California Bill to Protect Against Privacy Breaches, Improve Notification is Back

One of last year's real “privacy disappointments” in California was Governor Schwarzenegger's veto of SB 1166 (Simitian) - a data breach notification law. It represented a particularly stinging rebuke because - while the Governor vetoed a nearly identical bill the year before - he had intimated that if it was brought back with just a minor modification - which was made, he'd sign it next time. Apparently, the Governor changed his mind, and consumers will continue to pay the price. 

Now to the good news: Senator Joe Simitian is bringing the legislation back, and of course, California has a new Governor with a far better track record on consumer rights.

First, here's why the bill is important:

A recent study by the Privacy Rights Clearinghouse indicated upwards of 500 million data breaches took place since 2005 (certainly more once we take into account last years numbers), including personal medical records, credit card numbers and Social Security numbers. According to a 2009 Javelin Research&Strategy, individuals are four times more likely to be the victim of identity theft in the year after receiving a data breach notification letter.

It goes without saying then, that these findings epitomizes the need for proper notification policies and more stringent enforcement. California’s current security breach notification law does not require public agencies, businesses, or persons subject to that law to provide any standard set of information about the breach to consumers. As a result, security breach notification letters often lack important information - such as the time of the breach or type of information that was breached - or are confusing to consumers.

Last year's SB 1166 is now SB 24. The bill would help rectify these shortcomings by amending California's security breach notification law so it states that any public agency, person or business required to issue a security breach notification to more than 500 residents must also submit the notification electronically to the Attorney General. The bill would also require that the notification be written in plain language and include contact information regarding the breach, the types of information breached, and the date, estimated date, or date range of the breach.


Just ask consumers whether its more helpful to receive a letter that provides more than just a notice that your information has been breached, but also what you can do about it, when it happened (so you can check that date against your credit card statements, etc.), and other useful, SPECIFIC information.

The bottom line is that this law IS NEEDED. The past few years have demonstrated that there are some holes that still need to be plugged. According to a survey of data breach victims, 28% of those receiving a notification did not understand “the potential consequences of the breach after reading the letter.”

The changes proposed to the current law by Senator Simitian’s legislation will enhance identity theft protection for Californians. As the Senator himself noted, “The unwelcome news that personal information has been stolen should be accompanied by information that enables individuals to decide what steps to take next. Current notifications of data breaches vary widely in the information they provide and in their helpfulness to individuals who are affected. This new measure makes modest but helpful changes for consumers.
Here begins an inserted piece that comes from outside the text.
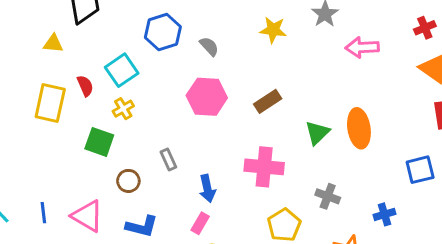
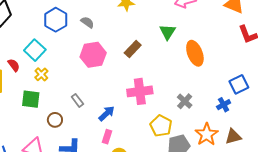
green triangle: (317, 133) -> (168, 32), moved
blue square: (420, 170) -> (239, 84), moved
blue arrow: (207, 189) -> (107, 113), turned -108
gray cross: (328, 196) -> (185, 101), turned 35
By requiring notice to the Attorney General, it will enable law enforcement to identify patterns of data theft and to understand the scope of the threat.”

So to repeat, specifically, the bill would establish the following standards for notifications:

• A general description of the incident.

• The type of information breached.

• The date and time of the breach. 

• A toll-free telephone number of major credit reporting agencies for security breach notices in California.

In the years since Simitian’s original privacy legislation, Assembly Bill 700, was signed into law, 46 other states, as well as the District of Columbia, Puerto Rico and the U.S. Virgin Islands, have enacted laws that are modeled on the California statute. At least 14 other states and Puerto Rico now require security breach notification letters to include specified types of information similar to the requirements of SB 24. Most of these states also require notification of a state regulator, such as the Attorney General, as well as individuals.

In other words, this is a truly common sense, no-brainer piece of legislation that a large coalition of consumer and privacy rights organizations will be working hard to enact this year.